Niles is loathe to share too many plot points as he's hoping to surprise readers with what he'll be doing. He did mention that familiar characters such as Commissioner Gordon and Alfred make appearances, as well as a Joker cameo.

"I've even brought in a new invention for [Batman] to play with," added Niles. "He doesn't want to bring the Batmobile to the suburbs at first. He feels too exposed, so he has a new mode of transportation."

When asked if this is a horror series, as fans might expect, Niles responded, "Not at first. I'm trying to sneak up on people here, but I guess I'm the last guy who'll pull that off."

Niles says "Batman: Gotham County Line" won't be your typical super hero fare, nor will it be typical horror fare.

"I'm trying to combine the two and meet somewhere in the middle. For me, with Batman crime fiction is always the first thing I think of.

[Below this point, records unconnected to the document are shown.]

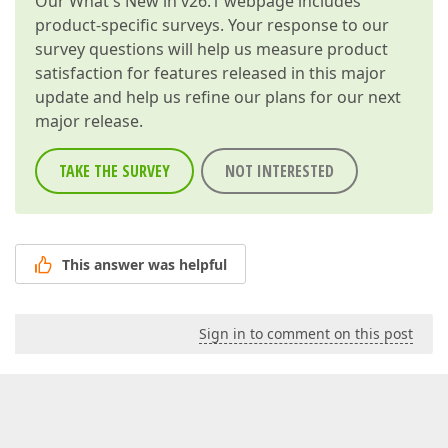
Our
What's New in v26.1
webpage includes
product-specific surveys. Your response to our
survey questions will help us measure product
satisfaction for features released in this major
update and help us refine our plans for our next
major release.
TAKE THE SURVEY
NOT INTERESTED
This answer was helpful
Sign in to comment on this post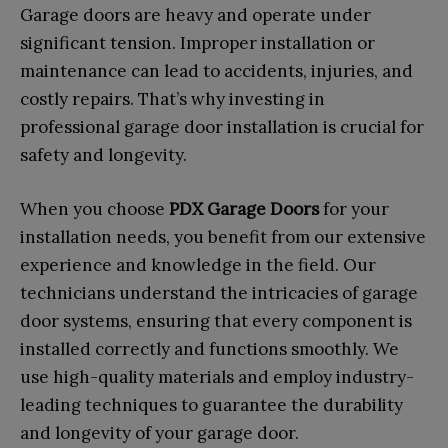
Garage doors are heavy and operate under
significant tension. Improper installation or
maintenance can lead to accidents, injuries, and
costly repairs. That’s why investing in
professional garage door installation is crucial for
safety and longevity.
When you choose
PDX Garage Doors
for your
installation needs, you benefit from our extensive
experience and knowledge in the field. Our
technicians understand the intricacies of garage
door systems, ensuring that every component is
installed correctly and functions smoothly. We
use high-quality materials and employ industry-
leading techniques to guarantee the durability
and longevity of your garage door.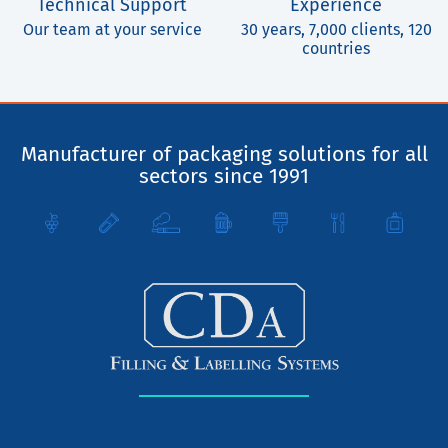
Technical Support
Experience
Our team at your service
30 years, 7,000 clients, 120
countries
Manufacturer of packaging solutions for all
sectors since 1991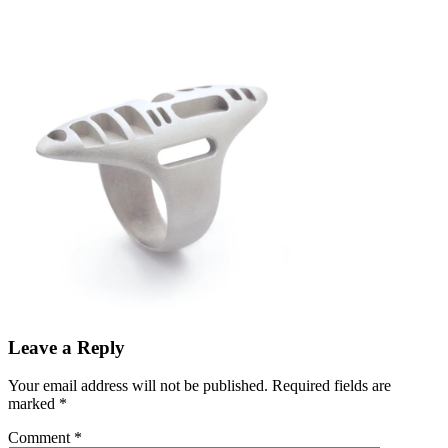
Leave a Reply
Your email address will not be published.
Required fields are
marked
*
Comment
*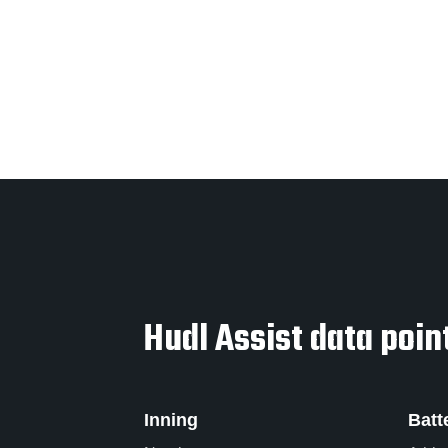
Hudl Assist data point
Inning
Batt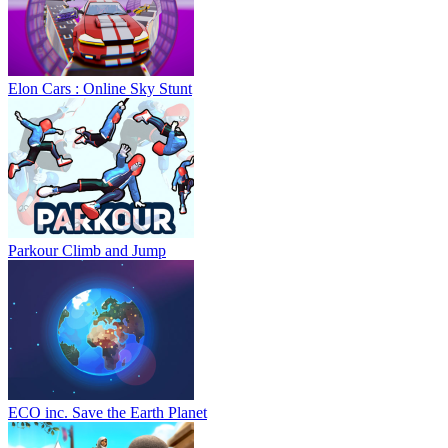
Elon Cars : Online Sky Stunt
Parkour Climb and Jump
ECO inc. Save the Earth Planet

"The book is in continuity. Commisioner Gordon is still retired in these books. He's the kind of guy who just can't relax, so he's always on the police scanner all night long and calling Batman on the red phone still. There are a lot of old favorites in there."

Niles has created a number of new characters for the series, necessary since the series doesn't take place in Gotham City proper.

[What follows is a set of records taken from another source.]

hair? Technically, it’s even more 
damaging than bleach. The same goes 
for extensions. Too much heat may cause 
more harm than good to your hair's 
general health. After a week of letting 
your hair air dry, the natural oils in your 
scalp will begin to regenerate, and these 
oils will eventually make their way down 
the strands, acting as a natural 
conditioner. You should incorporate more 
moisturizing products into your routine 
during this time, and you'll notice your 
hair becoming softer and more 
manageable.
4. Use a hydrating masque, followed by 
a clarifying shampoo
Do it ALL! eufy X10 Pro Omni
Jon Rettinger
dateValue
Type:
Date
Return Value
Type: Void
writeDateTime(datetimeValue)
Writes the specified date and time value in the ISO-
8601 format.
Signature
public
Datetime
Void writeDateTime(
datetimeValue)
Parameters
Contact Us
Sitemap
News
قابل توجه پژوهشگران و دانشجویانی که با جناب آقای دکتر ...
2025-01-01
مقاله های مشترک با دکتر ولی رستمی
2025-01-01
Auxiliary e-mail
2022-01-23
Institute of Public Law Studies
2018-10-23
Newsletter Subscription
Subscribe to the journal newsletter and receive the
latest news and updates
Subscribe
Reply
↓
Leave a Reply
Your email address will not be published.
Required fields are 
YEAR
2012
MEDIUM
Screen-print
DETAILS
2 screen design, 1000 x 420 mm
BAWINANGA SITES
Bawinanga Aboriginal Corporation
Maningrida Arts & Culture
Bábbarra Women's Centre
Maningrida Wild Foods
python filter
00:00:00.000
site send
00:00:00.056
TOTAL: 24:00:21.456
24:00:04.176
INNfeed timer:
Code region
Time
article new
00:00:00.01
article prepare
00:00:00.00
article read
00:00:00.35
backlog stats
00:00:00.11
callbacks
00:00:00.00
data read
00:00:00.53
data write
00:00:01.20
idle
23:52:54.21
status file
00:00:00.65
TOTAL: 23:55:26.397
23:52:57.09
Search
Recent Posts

"I've got a new villain and a new supporting cast in the series. I've basically created the Gotham County Sheriff's Department. In this case, Jim Gordon has been asked for some help by a friend in the Gotham County Sherrif's department and he in turn asks Batman to help. I'm just trying to populate the outlying areas of Gotham City.

"I find the suburbs to be pretty damn creepy and scary. When Batman lands there the first thing he notices is the lack of cars on the streets, the lack of street lights and row after row of houses on a grid. The setting really keeps him off balance. For example, in the suburbs it's not like he can jump from roof top to roof top because he'll wake everybody up. I find it creepier and darker than the inner city, myself."

One aspect of the the story involves Batman attempting to adapt to the most alien of climates - the suburbs.

"Part of it is Batman trying to deal with that as well as just how differently the people behave compared to the inner city," said Niles. "It's also a different sort of crime. Whereas in the city he might deal with a mugger or a shooting in an alley, in this story he find a family dead. Then another one. Not only does that push his buttons on a personal level, but also in this tidy place where crime isn't supposed to happen and it does. Somehow that makes it scarier."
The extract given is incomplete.